Del arte de servir y beber
En la cuestión del servicio a la mesa, el maestro Ruperto De Nola desciende al detalle con un rigor que no deja resquicio al azar. Desde la colocación del salero hasta el protocolo para servir agua y vino, todo responde a un orden ceremonioso, reflejo del respeto debido al señor y a su casa. Escribe como escenificando en una tramoya perfecta el quehacer de quienes se encargan de la cocina en todas sus fases. El agua para las manos debe presentarse con reverencia, -dice- el salero ocupará siempre el primer lugar en la mesa, seguido de los paños y cuchillos”; y, “cada gesto, cada inclinación, debe ejecutarse con gracia y solemnidad”, entendemos como servir cin elegancia, “porque el servicio, más que una obligación, es un arte”, concluye.
Particular atención presta a los materiales de las copas, dejando clara su predilección por el vidrio, al que atribuye propiedades casi mágicas que lo alejaban de los peligros que presentan otros materiales. Quien fuese alérgico al cobre, bronce, incluso a la plata, podía estar muriendo lentamente sin saberlo, enfermando progresivamente sin explicación alguna hasta concluir en una muerte segura, siendo el caso de personas en la historia que achacaban su malestar a enfermedades varias y eran tratados con miles de “remedios” que no hacían más que empeorar su salud. Tenemos el caso explicado en la tesis doctoral defendida en 2016 por María del Carmen Calderón Berrocal con el título “El Hospital de las Cinco Llagas de Sevilla. Historia y Documentos”, en la que el sevillano Francisco Enríquez de Ribera, Señor de la Casa Enríquez de Ribera vive toda su vida enfermo, hasta que decide recluirse en la Iglesia de San Julián, ante la Virgen de la Hiniesta, a pan y agua, pasado un tiempo, sale en perfectas condiciones” según las crónicas y hasta guapo, tras haber padecido afección de la piel a lo largo de su vida. La explicación propuesta en la tesis, que estudia varias posibilidades, decantándose por el hecho de que los servicios son los que comía y bebía le daban alergia y le causaban los males de los que fue sujeto paciente desde su infancia.

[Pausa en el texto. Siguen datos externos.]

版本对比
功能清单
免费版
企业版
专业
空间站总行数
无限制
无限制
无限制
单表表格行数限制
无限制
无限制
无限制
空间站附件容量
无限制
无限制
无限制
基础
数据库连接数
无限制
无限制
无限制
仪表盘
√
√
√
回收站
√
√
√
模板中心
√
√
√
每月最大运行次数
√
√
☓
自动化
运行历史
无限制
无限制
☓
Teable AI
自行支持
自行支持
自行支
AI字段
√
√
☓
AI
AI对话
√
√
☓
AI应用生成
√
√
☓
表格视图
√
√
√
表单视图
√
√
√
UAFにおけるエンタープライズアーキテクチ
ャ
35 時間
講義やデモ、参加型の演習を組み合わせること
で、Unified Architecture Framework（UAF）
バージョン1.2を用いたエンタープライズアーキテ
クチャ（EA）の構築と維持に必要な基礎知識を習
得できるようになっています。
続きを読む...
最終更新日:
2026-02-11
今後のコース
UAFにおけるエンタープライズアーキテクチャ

Decía Ruberto de Nola que “Los grandes señores deberían beber siempre en vasos de vidrio fino, pues este tiene la virtud de quebrarse ante la ponzoña, cosa que ni el oro ni la plata pueden ofrecer. Así, el vidrio no solo es bello, sino seguro”.
El gasto y la moderación
Ruperto De Nola, lejos de limitarse al arte culinario, también reflexiona sobre los principios de una vida ordenada y justa, justo lo que le hacía falta a Su Magestas. Insta a los señores a gastar por debajo de sus posibilidades, a evitar la gula y a ejercer la diligencia como virtud cardinal, no en vano, la gula es uno de los pecados capitales. Decía De Nola que “el exceso en la mesa no solo corrompe el cuerpo, sino también el espíritu”, precisamente porque la gula es un pecado capital. Consideraba que en los días festivos, “bien puede haber abundancia, pero nunca desorden. Que haya pleito entre la bolsa y la gula; y gane siempre la primera”.
El legado de Ruperto De Nola
La finalidad de Ruperto De Nola es legar a la posteridad no solo recetas, sino un modelo de orden y servicio para las casas de los grandes. Su discurso se convierte en un retrato de su tiempo, reflejo de los valores de la España renacentista, donde la cocina y el protocolo eran tanto un arte como una ciencia.